At the suggestion of a colleague, I recently started reading Charles Wheelan’s Naked Statistics: Stripping the Dread from the Data. So far, it’s a fun, demystifying sort of book, the kind I hope my students will enjoy (watch out Lafayette Economics, I’m coming, and I will make you read). It rests on the twin ideas that statistics can be fun and statistics are incredibly useful to explain, to tell stories.
The book was high in my mind this morning when I read this deliciously accessible Slate piece by Wisconsin professor Jordan Ellenberg about an advance in prime numbers by a University of New Hampshire mathematician. Economists like to make lots of bad jokes about how they are failed physicists, who are in turn failed mathematicians, so while it interests me, I wasn’t expecting to really understand the discovery when someone riffed on twitter about primes.
What’s so wonderful about this really intense mathematical discovery, at least according to the mathematician author of this piece, is that it’s really about statistics, which I can totally get my head around. The theory goes that primes come in infinitely many ‘twin pairs,’ like 3 and 5 or 17 and 19, and the intuition lies in that we can think about primes as random numbers.
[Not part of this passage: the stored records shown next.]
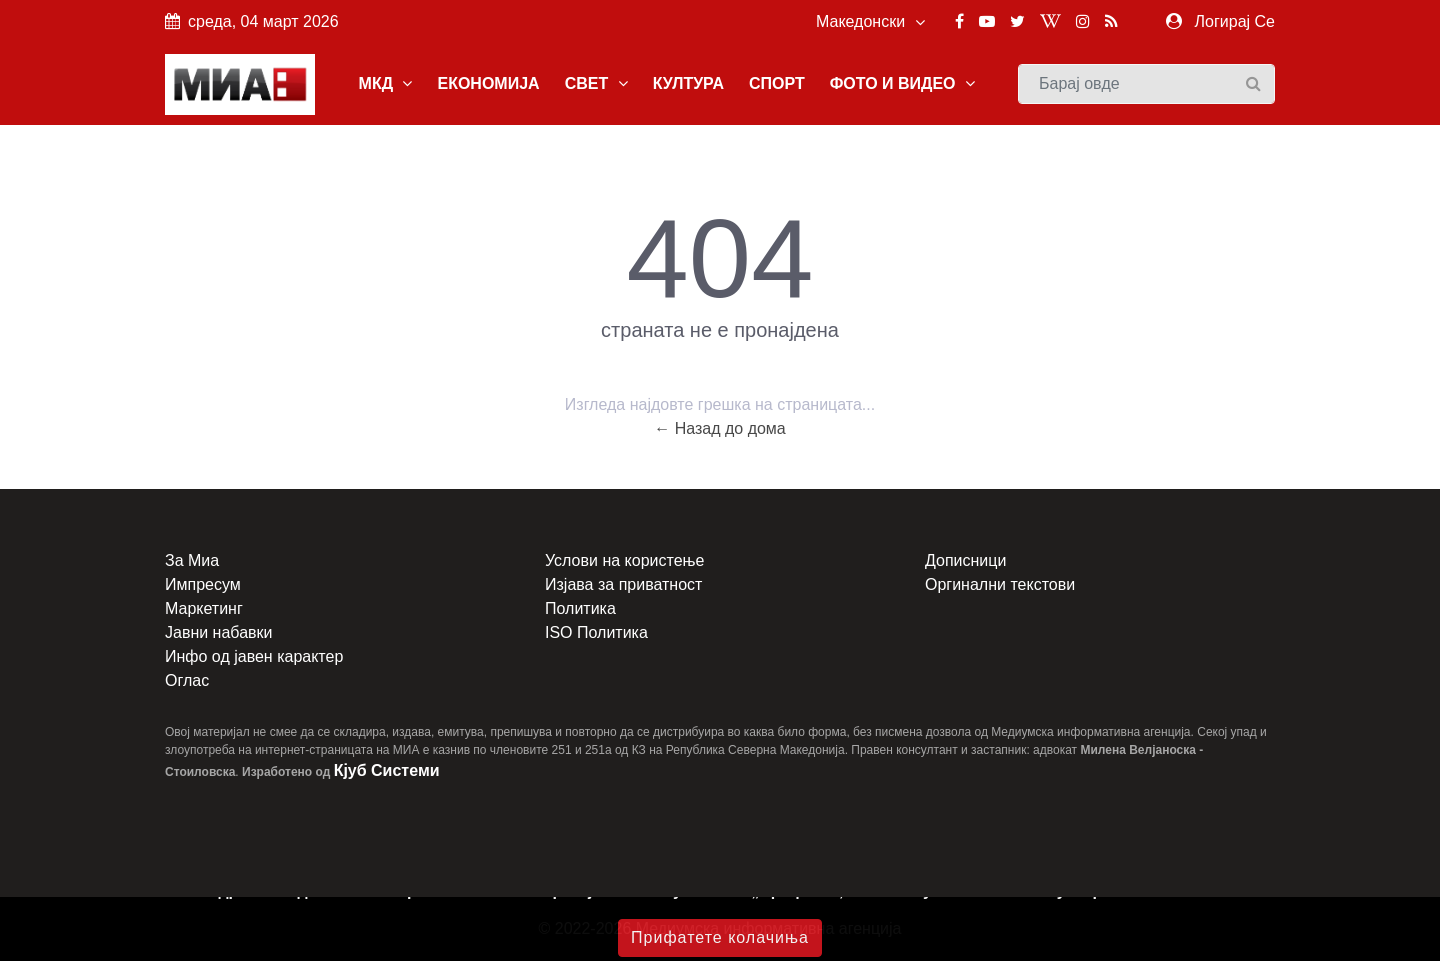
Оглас (187, 680)
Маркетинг (204, 608)
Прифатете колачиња (720, 937)
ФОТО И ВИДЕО (902, 83)
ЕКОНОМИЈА (488, 83)
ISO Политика (596, 632)
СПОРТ (777, 83)
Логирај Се (1235, 21)
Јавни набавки (218, 632)
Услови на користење (624, 560)
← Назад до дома (720, 428)
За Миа (192, 560)
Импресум (203, 584)
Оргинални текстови (1000, 584)
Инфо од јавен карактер (254, 656)
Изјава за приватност (623, 584)
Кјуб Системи (387, 770)
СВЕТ (596, 83)
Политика (580, 608)
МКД (386, 83)
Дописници (965, 560)
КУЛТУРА (688, 83)
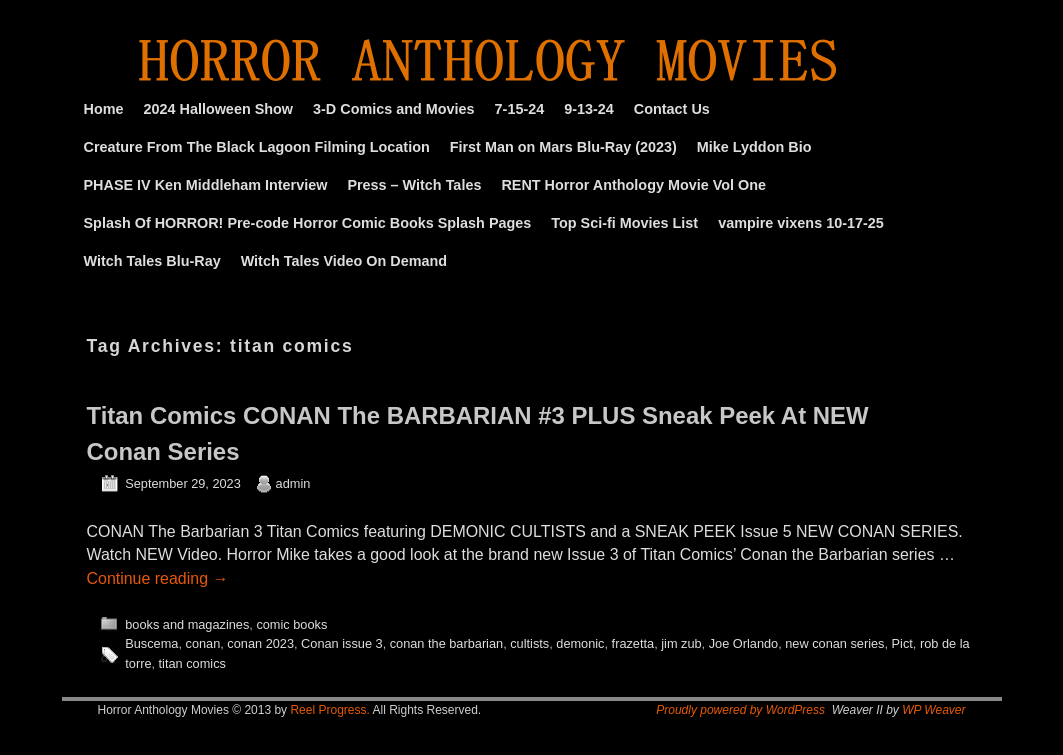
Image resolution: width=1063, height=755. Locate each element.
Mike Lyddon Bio (754, 147)
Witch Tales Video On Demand (344, 261)
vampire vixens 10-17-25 (801, 223)
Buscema (151, 643)
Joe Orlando (743, 643)
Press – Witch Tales (414, 185)
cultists (529, 643)
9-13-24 (589, 109)
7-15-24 (520, 109)
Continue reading (158, 578)
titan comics (192, 663)
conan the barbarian (446, 643)
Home (104, 109)
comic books (291, 624)
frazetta (633, 643)
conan (203, 643)
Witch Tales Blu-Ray (152, 261)
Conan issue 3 (342, 643)
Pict (902, 643)
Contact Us (672, 109)
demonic (580, 643)
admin (293, 483)
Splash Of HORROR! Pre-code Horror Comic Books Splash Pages (308, 223)
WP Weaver (933, 710)
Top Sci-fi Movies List (624, 223)
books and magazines (187, 624)
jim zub (681, 643)
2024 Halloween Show (218, 109)
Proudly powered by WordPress (740, 710)
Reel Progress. (329, 710)
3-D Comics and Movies (394, 109)
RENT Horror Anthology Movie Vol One (633, 185)
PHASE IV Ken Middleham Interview (206, 185)
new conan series (834, 643)
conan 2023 (260, 643)
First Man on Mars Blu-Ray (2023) (563, 147)
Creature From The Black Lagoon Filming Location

And a lot of twin primes is exactly what number theorists expect to find no matter how big the numbers get—not because we think there’s a deep, miraculous structure hidden in the primes, but precisely because we don’t think so. We expect the primes to be tossed around at random like dirt.
Zhang didn’t quite prove the twin pairs theorem, but he made an important step towards proving it, it seems, and understanding probability and statistics is key to getting there.